In the novel characters are defined by their relation to the Heath, so seemingly, with Clym practically being the quintessence of it, he and Eustacia would form an ideal couple. However, to Clym the Heath is beautiful and is his home, but to Eustacia it is hateful and “is her Hades.” He desperately wishes to stay and she desperately wishes to leave, effectively they are both natives, just of very different places, and they both long to return to where they feel they belong but Hardy plays God in his novel, which in a sense, towards the end of the book, Eustacia realises as she begins to “…observe herself as a disinterested spectator, and think what a sport for Heaven this woman Eustacia was.” Clym is another who accepts his fate, saying “What will be, will be.”

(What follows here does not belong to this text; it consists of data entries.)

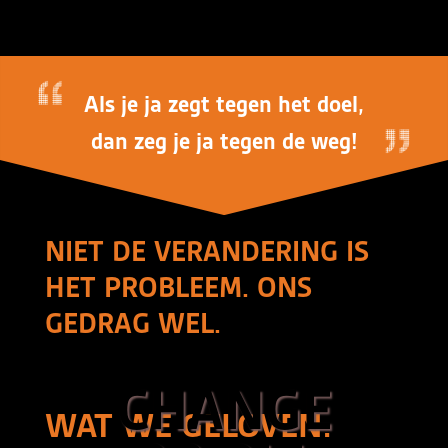
Als je ja zegt tegen het doel,
dan zeg je ja tegen de weg!
NIET DE VERANDERING IS
HET PROBLEEM. ONS
GEDRAG WEL.
CHANGE
WAT WE GELOVEN.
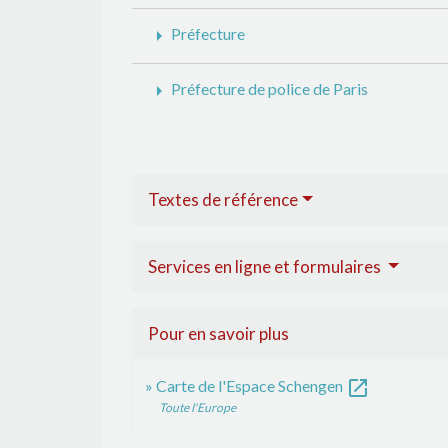
arrow_right
Préfecture
arrow_right
Préfecture de police de Paris
Textes de référence
Services en ligne et formulaires
Pour en savoir plus
open_in_new
Carte de l'Espace Schengen
Toute l'Europe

All the characters are in some way deeply flawed, and Clym’s lack of ability, or compliance, to communicate causes distress for many, including himself. During the early stages of his marriage to Eustacia they each spend a considerable amount of time simply assuming that the other is happy to conform to their individual, ideal plans. Clym’s rejection of communication frustrates us, but I think that the novel deliberately perplexes the reader, leaving them to form their own argument.
Before his arrival Clym is, perhaps unfairly, built up by Hardy in the reader’s minds to be something he is not. This could be a tool of the author’s to show us that Eustacia had fallen in love with the idea of Clym rather than the person, or to make us consider sympathising with Clym because the people he has returned to have, in his absence, formed expectations of him which he is obliged to meet.
Clym is not a materialistic man and is like his cousin in the sense that he is happy leading a simple life, as long as that life is lead in Egdon. His choice to reside in the Heath is a drastic one, but his motives are somewhat unclear. He claims that he simply wishes to give others opportunities they would otherwise be denied of and do something worthy before he dies, which would in no way be out of character, but his lack of consideration for those it will effect other than himself strongly suggests that his plans revolve around his self-fulfilment. It is, however, plausible that he is so certain that his new vocation is the right one that he expects those he loves to automatically support him with his decision.
I personally get the impression that Clym starts to believe that he, alone, can change the lives of all the villagers, and effectively thinks that he is going to ‘save’ them, thus adopting a sort of patronising, ‘martyr’ attitude. I also think that the theme of the Heath’s consistency throughout the novel could perhaps be used to emphasise the fact that in Egdon, Hardy is God, that the characters are only significant amongst their small community and that it would take something a lot more than one man with an idea in his head to change a community like it, something like the industrial revolution.
I consider Clym’s altruism to be genuine to an extent, but I believe that his self-fulfilment gives him the majority of his motivation.